12.Ashoke and his going to teach in Ohio, wanting his wife to come, her sitting alone? The airport and his farewell? His phone call? Her receiving the news of his illness? Her realisation that he was preparing her for living alone? The importance of his phone call about the illness? Her silent grief? Gogol and his not phoning his mother, Sophie contacting him? His reaction, the ceremony, shaving his head in the traditional grief way? Max and her coming to the funeral, her provocative dress? Their discussions, his wanting to go to India with his father’s ashes, the break with Max?

13.The ceremony, in the United States, family and friends, the Ganges and the ritual, the effect on Gogol?

14.His return, the young adult, trying to move through his confusions? His name? Becoming an architect, studying at Yale, his work? His meeting with Moushumi? His mother pushing him? The memories of her snobbishness and book-reading when she was young, reading French, aristocratic?
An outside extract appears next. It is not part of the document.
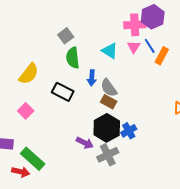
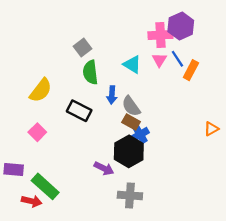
blue cross: (129, 131) -> (140, 134), moved
gray cross: (108, 155) -> (130, 195), moved, turned 30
Their having the meal together, their discussions, Moushumi’s mother pushing her? The further dates, the sexual encounter, her past, changing, Paris, the truth about her life? Her wanting to keep her maiden name? Publishing? The marriage ceremony and its ritual? Her decision to be a good wife? Yet the phone call from Pierre, the vacation with the friends that Gogol did not like, her dropping Pierre’s name? His realising the truth? Her joking about his name to their friends and his not being happy?

15.The break, the hurt, discussions with his mother, her apology? Regrets?

16.His mother and her wanting to sell the house, Sophie caring for her, the meal together, her welcoming Sophie’s boyfriend? Her decision to live six months in India, six months in the US? Her discussions with her friends at the library?

17.Gogol and his discovery, going through his father’s things, finding the book? His reflection on freedom, choices, traditions, change?

18.How well did the film explore themes of identity, culture and heritage, home, a synthesis of all these issues in the one family, both Indian and American?